Hey,
You raise some good questions.
* why do we need the setOptions() method? Shouldn't the validator be fully
configured in the constructor?
We certainly do not need it. The question is why the interface has it.
Looking at current usage, I see no valid reason to have it, as the users
are following poor design practices.
* why is there no canValidate() method? This would be very handy for finding
applicable validators for a given object.
Since there has been no use for this so far.
* why are errors collected in a member? I would expect a validator to be
stateless and reusable.
* why do we need the Result object? Can't we just throw an exception? The
"value
with warnings" use case for MediaWiki's status object doesn't seem to
apply here.
If there is a result object, having a field that contains state for that is
perfectly reasonable, and in this case IMO preferred (note how this state
is not exposed outside of the class).
I know I've been shouting "use Exceptions rather then returning null/false
or potentially invalid objects" lately; this is a good example of why one
should not apply such a "rule" blindly, as it does not apply everywhere.
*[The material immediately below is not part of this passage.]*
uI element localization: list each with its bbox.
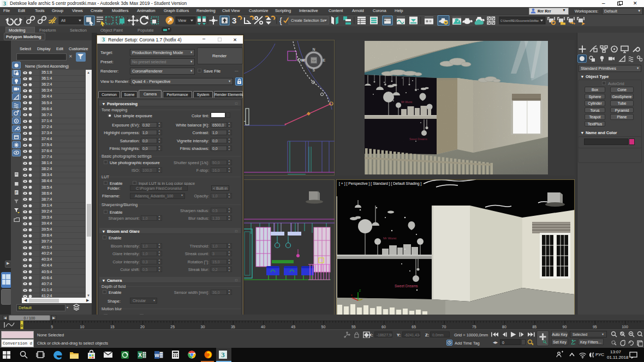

Exceptions should not be used to implement control flow for expected
situations. If one has a simple isValid method, returning a boolean makes
perfect sense. Returning true, or throwing an exception would be wrong. In
case of the ValueValidators just returning a boolean would not be
expressive enough, as the information of which checks (note the plural
here) failed is desired, so the user can be informed of why the value did
not pass validation.
* There is a lot of "convenient stuff" implemented in the base class which i
expect many implementations are not going to need,
e.g. the
allowdValues/forbiddenValues stuff.
This is certainly poor design. Given the whole ValueValidators resulted
from refactoring some awful code in which every class did a dozen different
things, I'm mildly surprised there are not more such artefacts left.
Ideally we could just kill this one, but like with most legacy code, we
can't do this without breaking existing functionality.
* options are passed to sub-validators using an option map, changing the
configuration and thus behavior of the
(sub-)validators on the fly. That
seems
like asking for trouble.
Agree.
* the ValueValidator interface has two methods, validate() and
canValidate().
validate() can throw a validation exception, which contains one or more
errors.
What would this canValidate method take as parameter? Can you give some
concrete examples of how this would be used in the Wikibase context?
As already mentioned, -2 on using exceptions here.
* Validators should generally implement only a single constraint - so
instead of
a String validator that implements min/max length, min/max value, and a
regex
check, each of these checks should have their own validator; A
CompositeValidator could be used to bundle multiple validations, if needed.
I find that proposal somewhat surprising coming from you :) The current
ValueValidators are designed for a use case where there is a single such
validator per "parameter type" (ie boolean, float, string, etc). The
ValueValidator interface itself does not specify anything about this
though, so one is entirely free to make more low level validators where
this makes sense. The sub validator system, though poorly implemented,
already facilitates the kind of composition you are talking about. Since
none of this is, or should be, specified by the ValueValidator interface,
it is really a discussion that makes more sense when talking about specific
validators, and not the overall design.
As far as I can see, the Validator interface isn't yet widely used, so it
would
be easy enough to change these things.
It is used by the ParamProcessor extension, and by extension by everything
that uses that. Given there are probably in the order of a hundred wikis
that run this code from master or some random git version, we cannot make
breaking changes here without ensuring the code making use of
ValueValidators does not break because of them. Even without that, it'd be
extremely rude towards the developers of that code. So either we make these
changes in a way that continues accommodate existing usescases (which are
not identical to those of WD), or we create our own alternative.
Perhaps a good mix of avoiding legacy crud and pragmatism is to create
fresh implementations of the interface for our usage. Nothing forces us to
make use of the existing ones, for which we do not have all that much usage
in the Wikidata context to begin with. The only legacy thing we'd have is
the setOptions method, which we can easily implement by a method throwing
an exception. (And no, this is in fact not a LSP violation.) Compared to
the MediaWiki core legacy code we are dealing with, that really is nothing.
The one concern I have with creating an alternative is that we will likely
be making use of this existing code if we share result format stuff with
SMW. I'd be thus unfortunate to duplicate this functionally for us (and
it'll be unfortunate in general either way). However if we end up with
something clean and reusable, and keep the existing usecase in mind, we
ought to not have real troubles later on using it for these existing
usecases. Given the reuse of the existing code for us right now is limited
anyway, I thus certainly do not object to a fresh start approach either.
Cheers
--
Jeroen De Dauw
http://www.bn2vs.com
Don't panic. Don't be evil. ~=[,,_,,]:3
--